Bitcoin's Sudden Jump to $64K Wipes Out $320 Million in Shorts

Bitcoin shot back to $64,000 in a sudden move this week, vaporizing roughly $320 million in short positions across the crypto market within a 15-minute window. The abrupt reversal from the year's lows caught bearish traders flat-footed, setting off a squeeze that rippled through leveraged positions on multiple exchanges.

The 15-minute squeeze

The move came fast. Bitcoin had been trading near its lowest point of 2026, with many traders betting on further downside. Instead, the price lurched upward, and liquidations cascaded through the system in less than a quarter of an hour. The bulk of the $320 million in forced closures hit short positions — traders who had bet the price would fall.

Why it mattered

Short squeezes of this size don't happen often, and when they do, they tend to reset market sentiment quickly.
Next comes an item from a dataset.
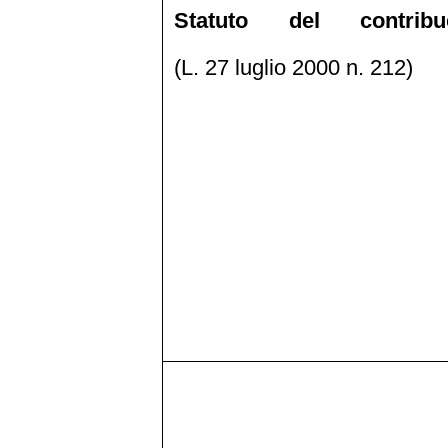
Statuto del contribu
(L. 27 luglio 2000 n. 212)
The $320 million figure covers the entire crypto derivatives market, but Bitcoin's price action was the trigger. For exchanges that handle leveraged trading, the event meant a sudden wave of position closures and margin calls.

Bitcoin's bounce from the lows

Coming off the year's worst levels, the reversal didn't have an obvious catalyst in the facts at hand. That's part of what made it so punishing for shorts: there was no slow buildup, no news leak to front-run. Just a violent snap higher that erased weeks of bearish positioning in minutes.

The question now is whether the squeeze has more room to run or if the move will fade as quickly as it appeared. For traders caught on the wrong side, the damage is already done.